Over 20% of women in the UK still fail to attend cervical screening when invited according to The Eve Appeal.
"Over the last 10 years, we have seen a downward trend in the number of women screened," the charity said. "Apart from an increase in 2009 associated with media attention around Jade’s sad death, coverage has fallen or stayed the same since 2003 when it was 81.2%.
"Cervical screening can prevent cervical cancer and is estimated to save up to 5,000 lives each year and yet attendance is still falling."
Each year in the UK over 3,000 new cases of cervical cancer are diagnosed and more than half of these are in women under the age of 50. Although very rare in women under 25, it is the second most common cancer in women under 35.
For women of all ages, the best way of reducing your risk of developing cervical cancer is regular screening and in England, Wales and N. Ireland women aged 25 to 49 are invited for screening from the age of 25 and Scotland will be amended to come in line with the rest of the UK next year. However it is important to understand that cervical screening is not screening for gynaecological cancers, rather for abnormal cells on the cervix which can lead to cervical cancer.
Abnormal cells on the cervix don’t usually have any symptoms, which is why it is so important to go for screenings regularly. If there are signs of abnormal cells, treating them is often simple and can prevent cancer developing.
Nearly all cervical cancers are caused by a common sexually transmitted infection called human papillomavirus (HPV) which most women have at some time but usually clears up on its own. If the infection doesn’t clear up there is a risk of abnormal cells developing which could become cervical cancer over time.
Almost all cases of cervical cancer can be prevented by screening and HPV vaccination.
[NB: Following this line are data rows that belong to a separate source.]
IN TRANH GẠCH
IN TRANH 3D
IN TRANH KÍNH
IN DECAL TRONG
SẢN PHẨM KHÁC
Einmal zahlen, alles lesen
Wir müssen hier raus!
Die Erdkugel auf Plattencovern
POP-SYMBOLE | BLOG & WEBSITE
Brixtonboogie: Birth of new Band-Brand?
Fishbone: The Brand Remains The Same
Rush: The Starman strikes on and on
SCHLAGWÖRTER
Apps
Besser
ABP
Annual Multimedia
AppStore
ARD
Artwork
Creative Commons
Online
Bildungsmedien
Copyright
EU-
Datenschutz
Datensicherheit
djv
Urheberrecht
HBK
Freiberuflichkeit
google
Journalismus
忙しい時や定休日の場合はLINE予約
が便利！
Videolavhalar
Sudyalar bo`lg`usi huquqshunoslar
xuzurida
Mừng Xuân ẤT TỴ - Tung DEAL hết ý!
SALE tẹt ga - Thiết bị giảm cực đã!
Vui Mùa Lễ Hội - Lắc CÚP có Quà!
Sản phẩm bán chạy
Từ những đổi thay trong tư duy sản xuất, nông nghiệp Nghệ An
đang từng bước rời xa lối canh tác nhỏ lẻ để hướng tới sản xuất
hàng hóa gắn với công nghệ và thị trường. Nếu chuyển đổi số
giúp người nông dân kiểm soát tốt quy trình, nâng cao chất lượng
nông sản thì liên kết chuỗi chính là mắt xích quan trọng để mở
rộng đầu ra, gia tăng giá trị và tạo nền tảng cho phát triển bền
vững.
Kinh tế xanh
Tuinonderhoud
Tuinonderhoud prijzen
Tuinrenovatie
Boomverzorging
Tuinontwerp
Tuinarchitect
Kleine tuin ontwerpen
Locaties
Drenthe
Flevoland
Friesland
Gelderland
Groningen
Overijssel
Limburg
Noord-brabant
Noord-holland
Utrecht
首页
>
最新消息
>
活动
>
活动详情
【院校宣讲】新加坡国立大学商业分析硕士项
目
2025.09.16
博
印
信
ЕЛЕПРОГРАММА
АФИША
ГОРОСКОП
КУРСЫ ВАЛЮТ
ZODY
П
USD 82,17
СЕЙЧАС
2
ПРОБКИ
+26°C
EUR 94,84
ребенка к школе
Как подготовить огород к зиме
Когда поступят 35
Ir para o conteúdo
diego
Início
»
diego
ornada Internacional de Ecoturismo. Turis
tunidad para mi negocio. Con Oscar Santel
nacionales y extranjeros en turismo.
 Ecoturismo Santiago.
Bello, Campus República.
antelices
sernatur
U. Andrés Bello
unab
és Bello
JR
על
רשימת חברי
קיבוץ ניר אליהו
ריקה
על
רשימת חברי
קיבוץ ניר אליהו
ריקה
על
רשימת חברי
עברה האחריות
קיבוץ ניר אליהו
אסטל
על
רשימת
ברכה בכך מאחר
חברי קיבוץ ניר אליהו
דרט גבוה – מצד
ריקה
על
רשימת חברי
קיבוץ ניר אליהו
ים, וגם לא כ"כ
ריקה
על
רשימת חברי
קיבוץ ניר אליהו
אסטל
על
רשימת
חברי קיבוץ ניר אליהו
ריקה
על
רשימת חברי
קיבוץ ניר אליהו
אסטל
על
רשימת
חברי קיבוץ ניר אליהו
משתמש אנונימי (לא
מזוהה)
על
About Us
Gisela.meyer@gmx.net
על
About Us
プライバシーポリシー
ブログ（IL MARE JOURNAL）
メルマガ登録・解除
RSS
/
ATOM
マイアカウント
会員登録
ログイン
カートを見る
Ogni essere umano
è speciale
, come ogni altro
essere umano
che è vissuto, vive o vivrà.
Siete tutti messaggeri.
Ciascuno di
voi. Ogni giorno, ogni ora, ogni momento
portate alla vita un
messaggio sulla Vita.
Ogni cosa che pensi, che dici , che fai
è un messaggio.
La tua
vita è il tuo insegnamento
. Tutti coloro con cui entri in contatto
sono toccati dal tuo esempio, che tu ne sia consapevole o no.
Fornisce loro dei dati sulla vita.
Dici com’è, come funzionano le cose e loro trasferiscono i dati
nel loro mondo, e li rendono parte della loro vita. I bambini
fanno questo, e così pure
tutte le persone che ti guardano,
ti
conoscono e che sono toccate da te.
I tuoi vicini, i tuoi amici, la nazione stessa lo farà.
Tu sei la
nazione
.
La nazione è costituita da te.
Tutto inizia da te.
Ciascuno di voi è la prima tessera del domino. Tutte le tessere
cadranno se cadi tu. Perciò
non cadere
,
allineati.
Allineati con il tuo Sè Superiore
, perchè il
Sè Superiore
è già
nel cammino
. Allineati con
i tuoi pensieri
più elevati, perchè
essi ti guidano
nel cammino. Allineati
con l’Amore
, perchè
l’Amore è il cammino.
Robert Marsh, CEO of The Eve Appeal says: “The earlier cervical cancer is diagnosed, the better the outcome will be. Screening is free and can save your life so please, pick up the phone as soon as that letter drops through the letterbox.”
To reduce your risk of developing cervical cancer:
- Go for screening when invited
- Have the HPV vaccine if you are offered it
- If you smoke, try to stop
- Use a condom to reduce your risk of HPV and other sexually transmitted infections
A new report by think tank Demos revealed the health service in England could save almost £10 million annually if it was to encourage all eligible women to take part in cervical screening.
It would also lead to a big reduction in the number of women who are diagnosed with cervical cancer.
The authors of the report called for the introduction of "on the spot" smear tests so women can be offered a screening during another appointment to overcome the tendency of some women who "put off" their screening.
And there should be awareness campaigns targeting specific communities who are less likely to take up their screening invite.
Meanwhile celebrities or religious leaders should become cervical cancer ambassadors to help women "overcome cultural obstacles" to improving screening rates, they said.
The report's author Jo Salter, a researcher at Demos, said: "With cervical cancer, the stakes are so high - both cost and health-wise - but in many cases it can be avoided through screening. So it is worrying that so many women are currently ignoring their screening invitations.
"We know that many obstacles stand in the way of cervical screening - nervousness, embarrassment, lack of time, lack of knowledge, overwhelmed services, and a feeling of 'it will never happen to me'. It is crucial that these obstacles are removed, making it as easy as possible for women to make cervical screening part of their regular routine, as a smart, precautionary measure."